What you need to do> Return every line of the data that contains the string "section".

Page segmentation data
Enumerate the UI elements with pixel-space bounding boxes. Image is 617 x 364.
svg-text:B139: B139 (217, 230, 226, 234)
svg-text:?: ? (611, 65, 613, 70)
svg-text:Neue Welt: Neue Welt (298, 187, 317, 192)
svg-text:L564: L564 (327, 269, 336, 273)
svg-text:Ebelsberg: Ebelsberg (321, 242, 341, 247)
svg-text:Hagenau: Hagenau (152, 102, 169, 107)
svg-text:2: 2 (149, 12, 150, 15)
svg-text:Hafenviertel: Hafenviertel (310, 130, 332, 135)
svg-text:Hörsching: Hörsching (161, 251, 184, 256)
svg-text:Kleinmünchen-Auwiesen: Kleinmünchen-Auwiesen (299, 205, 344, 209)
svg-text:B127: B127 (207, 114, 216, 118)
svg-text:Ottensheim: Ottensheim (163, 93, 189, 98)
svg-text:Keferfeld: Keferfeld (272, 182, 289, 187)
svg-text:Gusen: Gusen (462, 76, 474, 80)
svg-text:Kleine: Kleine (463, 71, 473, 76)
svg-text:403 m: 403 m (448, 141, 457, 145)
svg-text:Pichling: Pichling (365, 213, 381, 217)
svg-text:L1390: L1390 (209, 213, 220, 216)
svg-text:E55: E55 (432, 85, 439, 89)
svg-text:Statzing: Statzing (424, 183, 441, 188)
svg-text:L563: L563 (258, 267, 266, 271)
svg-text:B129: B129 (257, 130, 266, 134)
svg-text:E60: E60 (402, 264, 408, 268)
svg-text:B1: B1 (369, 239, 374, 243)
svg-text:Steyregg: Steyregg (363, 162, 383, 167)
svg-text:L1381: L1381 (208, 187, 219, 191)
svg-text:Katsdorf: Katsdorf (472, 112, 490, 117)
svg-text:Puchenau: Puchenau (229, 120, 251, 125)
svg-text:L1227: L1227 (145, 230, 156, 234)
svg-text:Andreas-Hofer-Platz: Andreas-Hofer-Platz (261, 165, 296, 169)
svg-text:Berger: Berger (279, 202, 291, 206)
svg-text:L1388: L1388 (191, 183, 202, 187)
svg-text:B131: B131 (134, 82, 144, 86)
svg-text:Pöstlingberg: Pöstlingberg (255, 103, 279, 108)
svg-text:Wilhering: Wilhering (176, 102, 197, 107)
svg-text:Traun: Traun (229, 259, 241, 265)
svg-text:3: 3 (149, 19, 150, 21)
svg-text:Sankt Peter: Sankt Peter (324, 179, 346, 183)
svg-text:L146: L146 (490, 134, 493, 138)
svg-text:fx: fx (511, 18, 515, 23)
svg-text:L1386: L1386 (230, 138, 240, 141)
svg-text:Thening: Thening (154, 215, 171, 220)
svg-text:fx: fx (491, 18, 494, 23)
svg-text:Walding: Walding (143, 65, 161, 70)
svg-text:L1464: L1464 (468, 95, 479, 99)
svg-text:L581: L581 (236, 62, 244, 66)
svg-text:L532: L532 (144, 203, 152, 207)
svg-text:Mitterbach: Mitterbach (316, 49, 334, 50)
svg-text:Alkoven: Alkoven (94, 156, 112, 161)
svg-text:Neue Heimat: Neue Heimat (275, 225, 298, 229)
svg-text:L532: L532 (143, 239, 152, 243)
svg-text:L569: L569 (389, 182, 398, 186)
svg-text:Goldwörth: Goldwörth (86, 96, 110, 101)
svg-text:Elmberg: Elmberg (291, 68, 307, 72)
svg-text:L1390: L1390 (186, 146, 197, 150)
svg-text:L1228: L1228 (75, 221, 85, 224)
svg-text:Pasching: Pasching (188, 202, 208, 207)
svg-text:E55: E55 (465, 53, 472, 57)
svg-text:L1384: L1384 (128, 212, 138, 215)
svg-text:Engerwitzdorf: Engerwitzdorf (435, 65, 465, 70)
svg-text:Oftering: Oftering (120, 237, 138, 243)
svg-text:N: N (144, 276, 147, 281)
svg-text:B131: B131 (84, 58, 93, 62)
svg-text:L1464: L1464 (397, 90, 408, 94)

* * *

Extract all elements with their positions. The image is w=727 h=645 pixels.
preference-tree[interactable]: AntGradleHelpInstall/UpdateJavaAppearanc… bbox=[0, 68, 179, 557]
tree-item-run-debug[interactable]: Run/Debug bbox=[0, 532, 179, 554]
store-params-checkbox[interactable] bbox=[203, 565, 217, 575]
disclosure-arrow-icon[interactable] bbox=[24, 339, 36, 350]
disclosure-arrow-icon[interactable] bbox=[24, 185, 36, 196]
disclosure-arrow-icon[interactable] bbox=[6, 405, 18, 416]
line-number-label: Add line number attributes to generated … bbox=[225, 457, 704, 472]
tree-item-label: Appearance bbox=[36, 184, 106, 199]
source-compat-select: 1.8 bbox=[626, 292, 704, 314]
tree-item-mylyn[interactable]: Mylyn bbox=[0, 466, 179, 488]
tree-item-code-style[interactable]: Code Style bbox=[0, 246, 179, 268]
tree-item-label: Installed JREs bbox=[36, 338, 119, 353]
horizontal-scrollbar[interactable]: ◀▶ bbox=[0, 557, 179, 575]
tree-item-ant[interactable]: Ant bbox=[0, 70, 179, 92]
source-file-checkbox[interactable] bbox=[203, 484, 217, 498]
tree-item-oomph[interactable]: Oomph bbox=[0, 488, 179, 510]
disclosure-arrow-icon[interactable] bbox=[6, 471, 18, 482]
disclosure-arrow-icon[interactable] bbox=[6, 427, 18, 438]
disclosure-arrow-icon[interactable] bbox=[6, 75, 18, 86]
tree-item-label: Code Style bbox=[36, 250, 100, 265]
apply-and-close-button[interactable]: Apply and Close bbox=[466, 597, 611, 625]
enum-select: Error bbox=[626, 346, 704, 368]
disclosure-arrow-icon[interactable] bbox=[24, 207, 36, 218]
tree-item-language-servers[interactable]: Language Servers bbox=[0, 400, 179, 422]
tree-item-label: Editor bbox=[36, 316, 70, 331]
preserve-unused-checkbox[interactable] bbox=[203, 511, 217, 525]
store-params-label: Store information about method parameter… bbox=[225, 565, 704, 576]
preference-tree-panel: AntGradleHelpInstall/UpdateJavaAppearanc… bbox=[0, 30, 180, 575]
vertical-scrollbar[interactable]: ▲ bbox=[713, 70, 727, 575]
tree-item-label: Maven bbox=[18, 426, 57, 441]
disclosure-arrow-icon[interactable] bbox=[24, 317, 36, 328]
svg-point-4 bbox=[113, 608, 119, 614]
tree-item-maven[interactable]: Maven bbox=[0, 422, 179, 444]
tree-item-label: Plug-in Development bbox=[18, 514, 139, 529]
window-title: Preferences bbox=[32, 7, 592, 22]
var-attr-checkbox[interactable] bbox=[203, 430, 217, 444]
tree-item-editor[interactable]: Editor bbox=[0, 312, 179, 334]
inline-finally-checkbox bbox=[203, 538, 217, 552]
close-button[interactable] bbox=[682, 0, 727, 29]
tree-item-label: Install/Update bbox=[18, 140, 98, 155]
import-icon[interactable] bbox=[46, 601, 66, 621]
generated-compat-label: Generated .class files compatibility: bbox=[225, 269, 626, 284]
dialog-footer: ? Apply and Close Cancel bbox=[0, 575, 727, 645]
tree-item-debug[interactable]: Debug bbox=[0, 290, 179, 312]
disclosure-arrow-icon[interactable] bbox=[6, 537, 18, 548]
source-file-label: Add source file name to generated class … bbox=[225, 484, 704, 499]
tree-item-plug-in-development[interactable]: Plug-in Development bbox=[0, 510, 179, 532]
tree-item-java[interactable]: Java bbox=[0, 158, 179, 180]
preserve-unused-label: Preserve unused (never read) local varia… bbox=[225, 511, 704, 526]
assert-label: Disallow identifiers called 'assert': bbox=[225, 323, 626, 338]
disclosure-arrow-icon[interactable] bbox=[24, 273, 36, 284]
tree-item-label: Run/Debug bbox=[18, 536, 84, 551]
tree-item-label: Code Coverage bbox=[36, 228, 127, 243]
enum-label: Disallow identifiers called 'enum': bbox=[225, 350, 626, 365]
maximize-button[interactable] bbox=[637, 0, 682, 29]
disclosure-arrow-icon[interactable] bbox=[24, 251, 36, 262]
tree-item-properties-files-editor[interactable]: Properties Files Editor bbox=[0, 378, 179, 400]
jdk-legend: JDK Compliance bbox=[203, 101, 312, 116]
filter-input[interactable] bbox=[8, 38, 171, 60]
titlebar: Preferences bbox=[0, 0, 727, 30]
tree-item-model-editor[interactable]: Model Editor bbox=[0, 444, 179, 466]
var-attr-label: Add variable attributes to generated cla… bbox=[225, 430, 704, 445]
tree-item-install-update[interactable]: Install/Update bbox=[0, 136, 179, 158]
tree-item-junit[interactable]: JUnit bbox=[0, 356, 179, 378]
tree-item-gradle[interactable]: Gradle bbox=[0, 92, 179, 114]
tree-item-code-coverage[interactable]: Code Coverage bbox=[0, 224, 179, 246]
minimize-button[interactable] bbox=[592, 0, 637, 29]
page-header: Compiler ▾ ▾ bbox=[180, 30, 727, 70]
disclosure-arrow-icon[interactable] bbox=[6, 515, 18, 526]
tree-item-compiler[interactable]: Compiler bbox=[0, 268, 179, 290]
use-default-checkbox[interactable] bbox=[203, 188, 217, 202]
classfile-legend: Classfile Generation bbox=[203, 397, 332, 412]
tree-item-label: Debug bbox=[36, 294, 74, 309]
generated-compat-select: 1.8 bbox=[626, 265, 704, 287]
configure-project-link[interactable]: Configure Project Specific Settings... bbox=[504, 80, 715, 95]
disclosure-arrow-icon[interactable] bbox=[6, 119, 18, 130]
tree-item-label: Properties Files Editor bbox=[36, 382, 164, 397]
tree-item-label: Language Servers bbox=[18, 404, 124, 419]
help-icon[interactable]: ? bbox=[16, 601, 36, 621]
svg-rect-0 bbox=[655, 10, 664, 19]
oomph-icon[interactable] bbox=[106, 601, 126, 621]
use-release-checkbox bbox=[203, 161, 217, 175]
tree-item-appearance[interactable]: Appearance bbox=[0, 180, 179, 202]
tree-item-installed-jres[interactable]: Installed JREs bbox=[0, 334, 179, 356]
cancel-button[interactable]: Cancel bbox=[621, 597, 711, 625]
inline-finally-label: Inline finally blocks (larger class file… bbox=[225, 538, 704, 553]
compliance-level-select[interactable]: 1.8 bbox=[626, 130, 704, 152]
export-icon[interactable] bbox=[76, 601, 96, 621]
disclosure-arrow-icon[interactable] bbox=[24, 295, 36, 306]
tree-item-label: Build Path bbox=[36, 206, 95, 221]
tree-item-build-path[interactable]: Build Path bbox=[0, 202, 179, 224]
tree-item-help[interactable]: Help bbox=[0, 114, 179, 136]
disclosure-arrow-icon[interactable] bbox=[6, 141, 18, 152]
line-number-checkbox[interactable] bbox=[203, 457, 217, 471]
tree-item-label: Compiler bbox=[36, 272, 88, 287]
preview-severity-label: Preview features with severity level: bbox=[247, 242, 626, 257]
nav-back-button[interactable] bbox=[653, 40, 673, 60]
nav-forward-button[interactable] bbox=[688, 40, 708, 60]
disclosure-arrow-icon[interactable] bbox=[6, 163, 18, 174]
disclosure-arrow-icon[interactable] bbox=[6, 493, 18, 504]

==

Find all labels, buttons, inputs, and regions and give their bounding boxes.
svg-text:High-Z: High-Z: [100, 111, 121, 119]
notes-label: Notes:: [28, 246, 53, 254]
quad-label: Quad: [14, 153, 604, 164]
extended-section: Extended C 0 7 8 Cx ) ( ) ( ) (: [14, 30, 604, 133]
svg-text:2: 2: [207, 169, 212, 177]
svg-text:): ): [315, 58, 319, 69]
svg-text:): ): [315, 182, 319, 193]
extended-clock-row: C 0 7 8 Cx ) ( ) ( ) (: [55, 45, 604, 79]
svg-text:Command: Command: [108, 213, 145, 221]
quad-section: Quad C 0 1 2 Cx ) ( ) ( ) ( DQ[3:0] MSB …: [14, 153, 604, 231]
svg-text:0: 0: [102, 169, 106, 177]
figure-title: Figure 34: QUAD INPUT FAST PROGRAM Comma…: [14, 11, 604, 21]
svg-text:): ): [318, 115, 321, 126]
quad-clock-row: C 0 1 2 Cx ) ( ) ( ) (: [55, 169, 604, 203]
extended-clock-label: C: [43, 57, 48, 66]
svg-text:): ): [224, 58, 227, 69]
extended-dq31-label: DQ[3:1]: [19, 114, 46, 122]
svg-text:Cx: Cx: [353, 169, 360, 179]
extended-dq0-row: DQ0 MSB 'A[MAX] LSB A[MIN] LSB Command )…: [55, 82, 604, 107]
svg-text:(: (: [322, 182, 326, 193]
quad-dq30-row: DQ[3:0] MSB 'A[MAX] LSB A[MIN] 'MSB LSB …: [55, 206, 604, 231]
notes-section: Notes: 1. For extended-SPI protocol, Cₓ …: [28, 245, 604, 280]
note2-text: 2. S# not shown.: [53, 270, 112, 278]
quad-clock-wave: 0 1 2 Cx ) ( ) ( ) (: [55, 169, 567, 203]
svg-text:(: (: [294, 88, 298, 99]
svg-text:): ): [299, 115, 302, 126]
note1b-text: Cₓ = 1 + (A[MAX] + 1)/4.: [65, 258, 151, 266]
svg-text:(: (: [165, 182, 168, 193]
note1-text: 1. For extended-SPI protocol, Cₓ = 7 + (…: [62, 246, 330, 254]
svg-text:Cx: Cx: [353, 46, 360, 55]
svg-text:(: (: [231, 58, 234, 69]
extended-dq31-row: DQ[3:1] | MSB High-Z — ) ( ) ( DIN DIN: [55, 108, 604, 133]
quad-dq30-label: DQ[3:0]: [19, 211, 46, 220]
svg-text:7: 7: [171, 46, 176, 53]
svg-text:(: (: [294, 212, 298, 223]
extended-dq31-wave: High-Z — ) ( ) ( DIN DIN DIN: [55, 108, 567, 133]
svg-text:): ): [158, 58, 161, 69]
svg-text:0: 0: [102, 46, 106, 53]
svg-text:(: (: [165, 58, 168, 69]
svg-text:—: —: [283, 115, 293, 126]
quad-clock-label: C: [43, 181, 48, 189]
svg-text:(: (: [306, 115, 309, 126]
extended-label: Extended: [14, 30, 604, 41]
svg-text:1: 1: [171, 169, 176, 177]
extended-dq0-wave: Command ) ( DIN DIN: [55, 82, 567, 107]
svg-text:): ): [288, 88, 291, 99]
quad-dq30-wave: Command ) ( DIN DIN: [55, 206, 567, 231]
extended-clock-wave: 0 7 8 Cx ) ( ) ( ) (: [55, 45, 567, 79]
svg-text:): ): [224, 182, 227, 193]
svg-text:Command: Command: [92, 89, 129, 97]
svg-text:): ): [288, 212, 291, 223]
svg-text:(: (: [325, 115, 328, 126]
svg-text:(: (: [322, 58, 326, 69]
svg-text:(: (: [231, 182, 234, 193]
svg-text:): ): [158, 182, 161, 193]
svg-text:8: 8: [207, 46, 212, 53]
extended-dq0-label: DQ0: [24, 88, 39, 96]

Task result>
extended-section: Extended C 0 7 8 Cx ) ( ) ( ) (: [14, 30, 604, 133]
quad-section: Quad C 0 1 2 Cx ) ( ) ( ) ( DQ[3:0] MSB …: [14, 153, 604, 231]
notes-section: Notes: 1. For extended-SPI protocol, Cₓ …: [28, 245, 604, 280]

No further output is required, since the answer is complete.